----- Material for this task

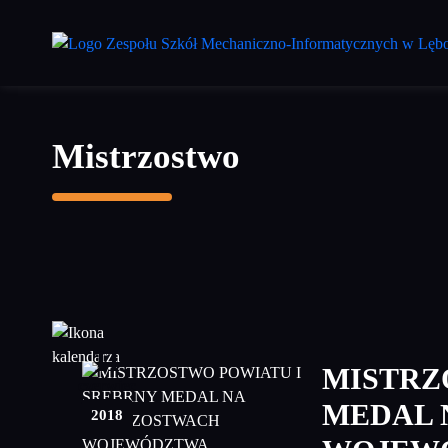
Przejdź
do
treści
głównej
Mistrzostwo
11
MISTRZ
czerwiec
MEDAL 
2018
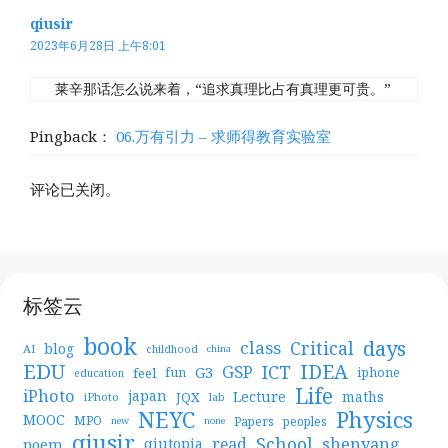
qiusir
2023年6月28日 上午8:01
莱辛那话怎么说来着，“追求真理比占有真理更可贵。”
Pingback：
06.万有引力 – 求师得教育实验室
评论已关闭。
标签云
book
days
Critical
class
blog
AI
childhood
china
EDU
IDEA
ICT
GSP
G3
feel
fun
iphone
education
Life
iPhoto
japan
Lecture
maths
JQX
iPhoto
lab
NEYC
Physics
MOOC
MPO
Papers
peoples
new
none
qiusir
School
shenyang
read
poem
qiutopia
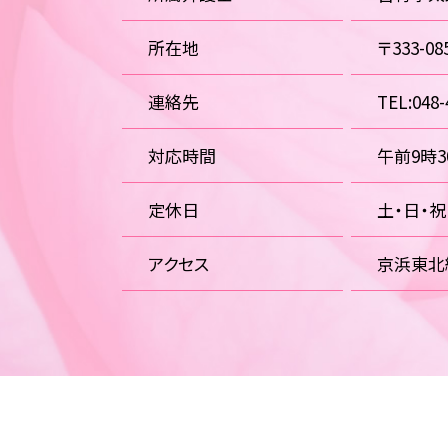
所在地
〒333-
連絡先
TEL:048-
対応時間
午前9時
定休日
土・日・
アクセス
京浜東北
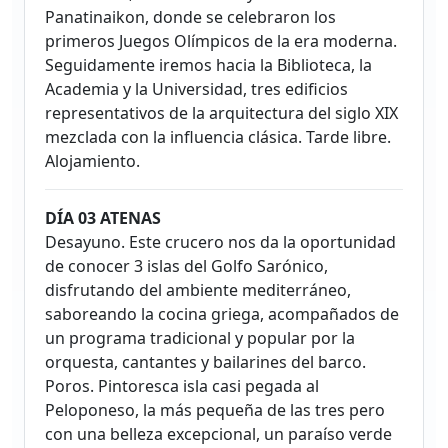
Panatinaikon, donde se celebraron los
primeros Juegos Olímpicos de la era moderna.
Seguidamente iremos hacia la Biblioteca, la
Academia y la Universidad, tres edificios
representativos de la arquitectura del siglo XIX
mezclada con la influencia clásica. Tarde libre.
Alojamiento.
DÍA 03 ATENAS
Desayuno. Este crucero nos da la oportunidad
de conocer 3 islas del Golfo Sarónico,
disfrutando del ambiente mediterráneo,
saboreando la cocina griega, acompañados de
un programa tradicional y popular por la
orquesta, cantantes y bailarines del barco.
Poros. Pintoresca isla casi pegada al
Peloponeso, la más pequeña de las tres pero
con una belleza excepcional, un paraíso verde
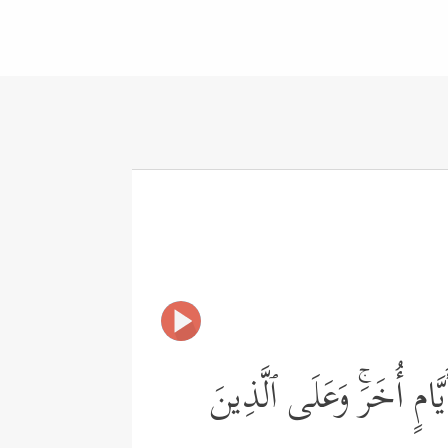
َامٍ أُخَرَۚ وَعَلَى ٱلَّذِینَ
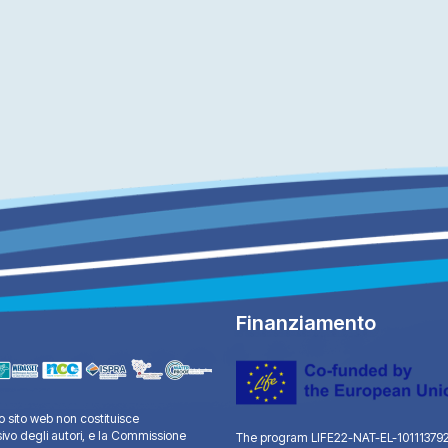
Finanziamento
 sito web non costituisce
sivo degli autori, e la Commissione
The program LIFE22-NAT-EL-101113792 “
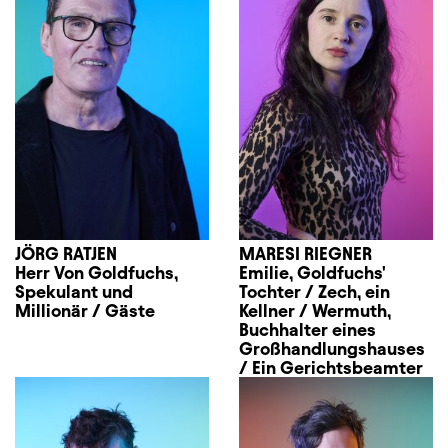
JÖRG RATJEN
MARESI RIEGNER
Herr Von Goldfuchs,
Emilie, Goldfuchs'
Spekulant und
Tochter / Zech, ein
Millionär / Gäste
Kellner / Wermuth,
Buchhalter eines
Großhandlungshauses
/ Ein Gerichtsbeamter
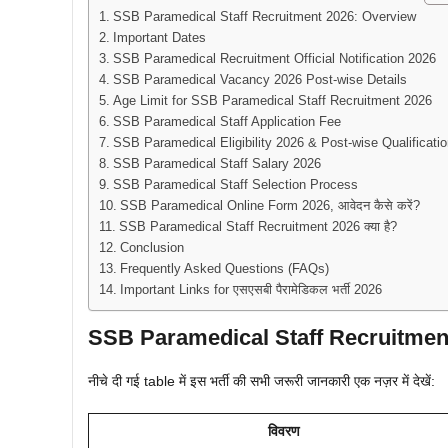
SSB Paramedical Staff Recruitment 2026: Overview
Important Dates
SSB Paramedical Recruitment Official Notification 2026
SSB Paramedical Vacancy 2026 Post-wise Details
Age Limit for SSB Paramedical Staff Recruitment 2026
SSB Paramedical Staff Application Fee
SSB Paramedical Eligibility 2026 & Post-wise Qualificatio
SSB Paramedical Staff Salary 2026
SSB Paramedical Staff Selection Process
SSB Paramedical Online Form 2026, आवेदन कैसे करें?
SSB Paramedical Staff Recruitment 2026 क्या है?
Conclusion
Frequently Asked Questions (FAQs)
Important Links for एसएसबी पैरामेडिकल भर्ती 2026
SSB Paramedical Staff Recruitmen
नीचे दी गई table में इस भर्ती की सभी जरूरी जानकारी एक नज़र में देखें:
विवरण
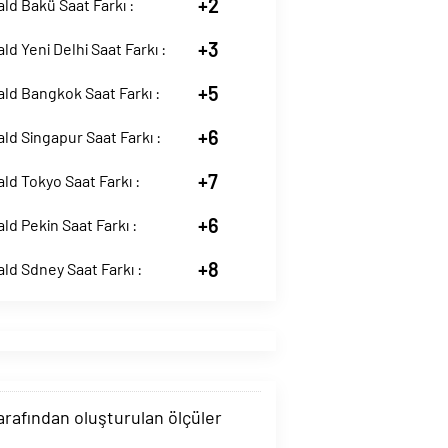
+2
ld Bakü Saat Farkı :
+3
ld Yeni Delhi Saat Farkı :
+5
ld Bangkok Saat Farkı :
+6
ld Singapur Saat Farkı :
+7
ld Tokyo Saat Farkı :
+6
ld Pekin Saat Farkı :
+8
ld Sdney Saat Farkı :
tarafından oluşturulan ölçüler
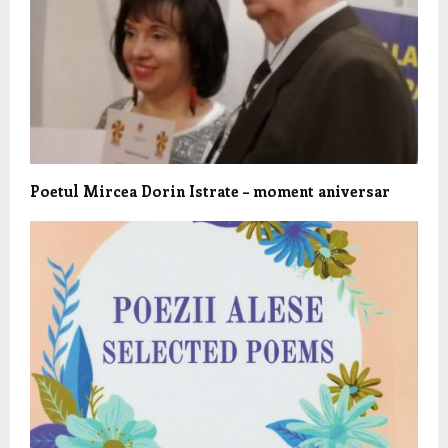
Poetul Mircea Dorin Istrate – moment aniversar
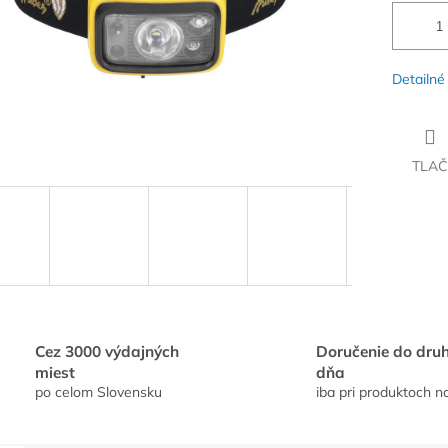
Detailné
TLAČ
Cez 3000 výdajných
Doručenie do dru
miest
dňa
po celom Slovensku
iba pri produktoch n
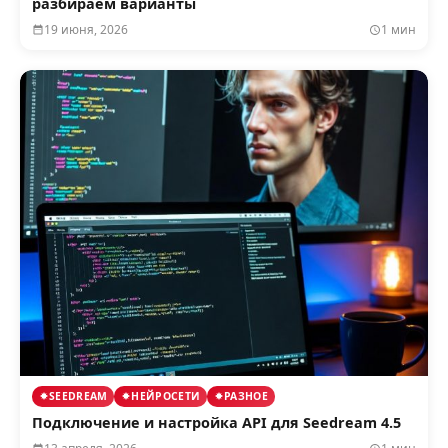
разбираем варианты
19 июня, 2026
1 мин
SEEDREAM
НЕЙРОСЕТИ
РАЗНОЕ
Подключение и настройка API для Seedream 4.5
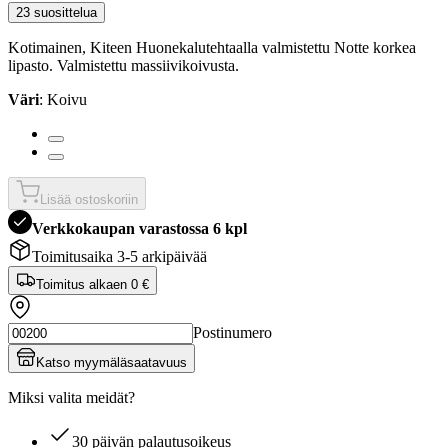
23 suosittelua
Kotimainen, Kiteen Huonekalutehtaalla valmistettu Notte korkea
lipasto. Valmistettu massiivikoivusta.
Väri
: Koivu
Lisää ostoskoriin
Verkkokaupan varastossa 6 kpl
Toimitusaika 3-5 arkipäivää
Toimitus alkaen
0 €
Postinumero
Katso myymäläsaatavuus
Miksi valita meidät?
30 päivän palautusoikeus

----------

■ Assignment ■
Whatever lies between the first line of the data and the line holding "SSB Paramedical Vacancy", inclusive, should be repeated exactly, apart from the pictures.

■ Exercise answer ■
Przejdź
do
treści
głównej
Mistrzostwo
11
MISTRZ
czerwiec
MEDAL 
2018
qiusir
2023年6月28日 上午8:01
莱辛那话怎么说来着，“追求真理比占有真理更可贵。”
Pingback：
06.万有引力 – 求师得教育实验室
评论已关闭。
标签云
book
days
Critical
class
blog
AI
childhood
china
EDU
IDEA
ICT
GSP
G3
feel
fun
iphone
education
Life
iPhoto
japan
Lecture
maths
JQX
iPhoto
lab
NEYC
Physics
MOOC
MPO
Papers
peoples
new
none
qiusir
School
shenyang
read
poem
qiutopia
所在地
〒333-
連絡先
TEL:048-
対応時間
午前9時
定休日
土・日・
アクセス
京浜東北
Panatinaikon, donde se celebraron los
primeros Juegos Olímpicos de la era moderna.
Seguidamente iremos hacia la Biblioteca, la
Academia y la Universidad, tres edificios
representativos de la arquitectura del siglo XIX
mezclada con la influencia clásica. Tarde libre.
Alojamiento.
DÍA 03 ATENAS
Desayuno. Este crucero nos da la oportunidad
de conocer 3 islas del Golfo Sarónico,
disfrutando del ambiente mediterráneo,
saboreando la cocina griega, acompañados de
un programa tradicional y popular por la
orquesta, cantantes y bailarines del barco.
Poros. Pintoresca isla casi pegada al
Peloponeso, la más pequeña de las tres pero
con una belleza excepcional, un paraíso verde
َامٍ أُخَرَۚ وَعَلَى ٱلَّذِینَ
Finanziamento
 sito web non costituisce
sivo degli autori, e la Commissione
The program LIFE22-NAT-EL-101113792 “
JÖRG RATJEN
MARESI RIEGNER
Herr Von Goldfuchs,
Emilie, Goldfuchs'
Spekulant und
Tochter / Zech, ein
Millionär / Gäste
Kellner / Wermuth,
Buchhalter eines
Großhandlungshauses
/ Ein Gerichtsbeamter
SSB Paramedical Staff Recruitment 2026: Overview
Important Dates
SSB Paramedical Recruitment Official Notification 2026
SSB Paramedical Vacancy 2026 Post-wise Details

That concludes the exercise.